Bethany Reynolds Awarded Fulbright to China
Bethany Reynolds, of Timonium, Md., a senior at Washington and Lee University, has received a Fulbright research/study grant to China for her project “Acquiring an Education for Migrant Children in Zhejiang Province.”
The idea behind Reynolds’ Fulbright is two-fold. She will focus on the education of migrant workers’ children, “I also hope to conduct exploratory research on immigrant identity.
“If I can find Spanish-speaking immigrants in my province, I hope to do fieldwork with them, tracking trends in transnationalism and the shifting paradigms of deterritorialization as it relates to the development of one’s cultural identity, all novel fields in cultural anthropology,” she said. “I have always to connect my interests in the Spanish-speaking world and Mandarin-speaking world, so studying the immigrant population in China will enable me to finally bridge those interests.”
Reynolds studied abroad through Middlebury University’s language-immersion program in Hangzhou, China, where she conducted research on migrant workers and their children, alongside sociology Professor Wang Ping of Zhejiang University of Technology.

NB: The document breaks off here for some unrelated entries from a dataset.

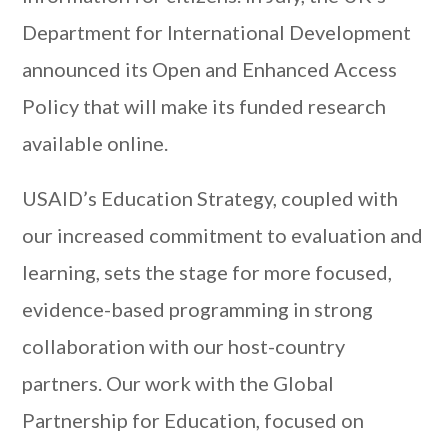
Department for International Development
announced its Open and Enhanced Access
Policy that will make its funded research
available online.
USAID’s Education Strategy, coupled with
our increased commitment to evaluation and
learning, sets the stage for more focused,
evidence-based programming in strong
collaboration with our host-country
partners. Our work with the Global
Partnership for Education, focused on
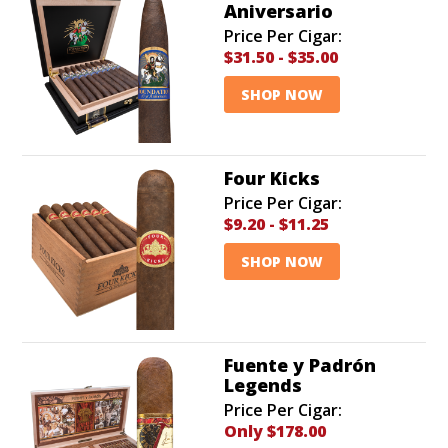
Aniversario
Price Per Cigar:
$31.50
-
$35.00
SHOP NOW
Four Kicks
Price Per Cigar:
$9.20
-
$11.25
SHOP NOW
Fuente y Padrón
Legends
Price Per Cigar:
Only $178.00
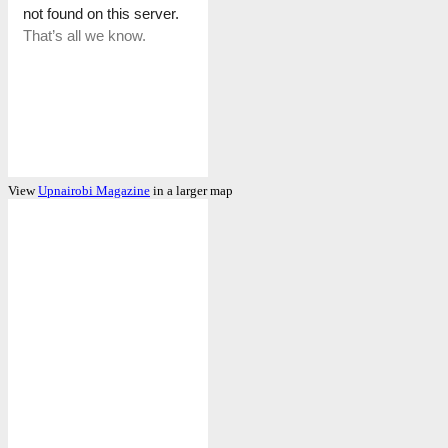
View
Upnairobi Magazine
in a larger map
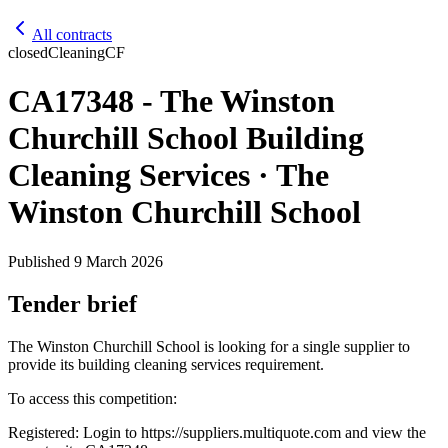
All contracts
closed
Cleaning
CF
CA17348 - The Winston
Churchill School Building
Cleaning Services · The
Winston Churchill School
Published
9 March 2026
Tender brief
The Winston Churchill School is looking for a single supplier to
provide its building cleaning services requirement.
To access this competition:
Registered: Login to https://suppliers.multiquote.com and view the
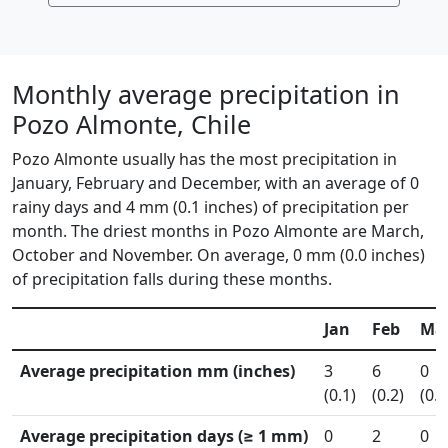
Monthly average precipitation in
Pozo Almonte, Chile
Pozo Almonte usually has the most precipitation in
January, February and December, with an average of 0
rainy days and 4 mm (0.1 inches) of precipitation per
month. The driest months in Pozo Almonte are March,
October and November. On average, 0 mm (0.0 inches)
of precipitation falls during these months.
Jan
Feb
Ma
Average precipitation mm (inches)
3
6
0
(0.1)
(0.2)
(0.0
Average precipitation days (≥ 1 mm)
0
2
0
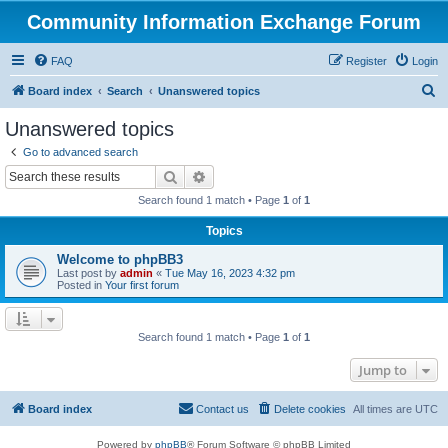
Community Information Exchange Forum
FAQ
Register
Login
S
Board index
Search
Unanswered topics
e
Unanswered topics
a
Go to advanced search
r
Search
Advanced search
c
Search found 1 match • Page
1
of
1
h
Topics
Welcome to phpBB3
Last post by
admin
«
Tue May 16, 2023 4:32 pm
Posted in
Your first forum
Search found 1 match • Page
1
of
1
Jump to
Board index
Contact us
Delete cookies
All times are
UTC
Powered by
phpBB
® Forum Software © phpBB Limited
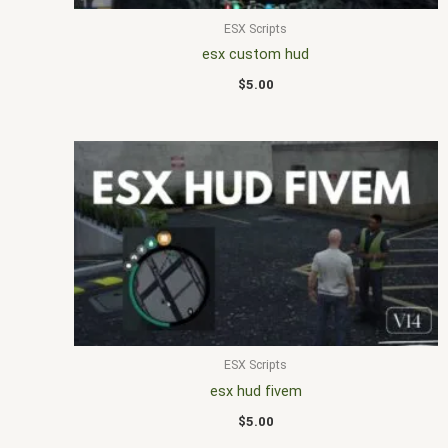
ESX Scripts
esx custom hud
$
5.00
ESX Scripts
esx hud fivem
$
5.00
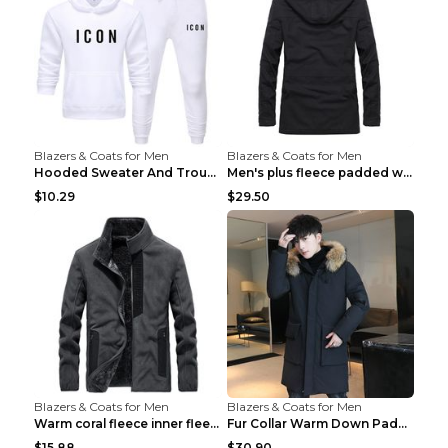
Blazers & Coats for Men
Blazers & Coats for Men
Hooded Sweater And Trousers Fleece Warm Suit Black...
Men's plus fleece padded warm jacketMen's plus fle...
$10.29
$29.50
Blazers & Coats for Men
Blazers & Coats for Men
Warm coral fleece inner fleece coat Black S
Fur Collar Warm Down Padded Workwear Black 2XL
$15.88
$30.90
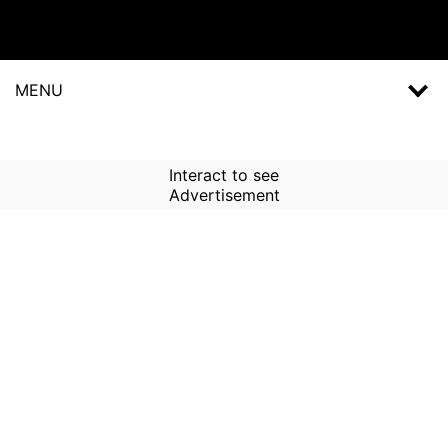
MENU
Interact to see
Advertisement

She realized that she could dive even deeper into the issue with her Fulbright by visiting local schools and villages and districts of the city heavily populated by migrants, including Hangzhou, Ningbo, Wenzhou and Jinhua.
“Bethany is a student who has been doing liberal arts for the 21st century by applying her proficiency in languages of global significance (Chinese and Spanish) to her social science project abroad on migration between China and Latin America,” said David Bello, associate professor of history.
“This burgeoning population of transitory and marginalized peoples is a critical social issue in China today,” Reynolds continued in describing the idea and plans for her Fulbright grant. “Some statistics say 10-15 percent of China’s population is of migrant status; so their issues of identity development, educational opportunity, assimilation into urban society and lack of welfare provisions (among others) are becoming increasingly relevant to China’s future wellbeing.
Reynolds is an East Asian languages and literature major with a concentration in Chinese. She is a member of Phi Eta Sigma Freshman National Honor Society, Omicron Delta Kappa, the W&L Singers and the Dean’s List. She works for W&L’s Tucker Multimedia Center in the language/humanities lab and is an advanced pianist.
She is the founder of Preparing for Tomorrow, a biannual series of discussion forums aimed at educating W&L about contemporary global issues. She presented a research paper to the Society for Applied Anthropology in March 2013 on her work at the NCSU Ethnographic Field School in Guatemala (summer 2012).
Post-Fulbright, she plans to enroll in an M.A./Ph.D. program for sociocultural anthropology, specializing in China, and then enter academia, consulting or NGO-work.
“Her Fulbright award has confirmed for me that, as the Chinese saying goes, ‘青出于蓝,而胜于蓝,’ (the student has surpassed the teacher),” said Bello. “She’s truly plugged into two of the right cultures during the right century.”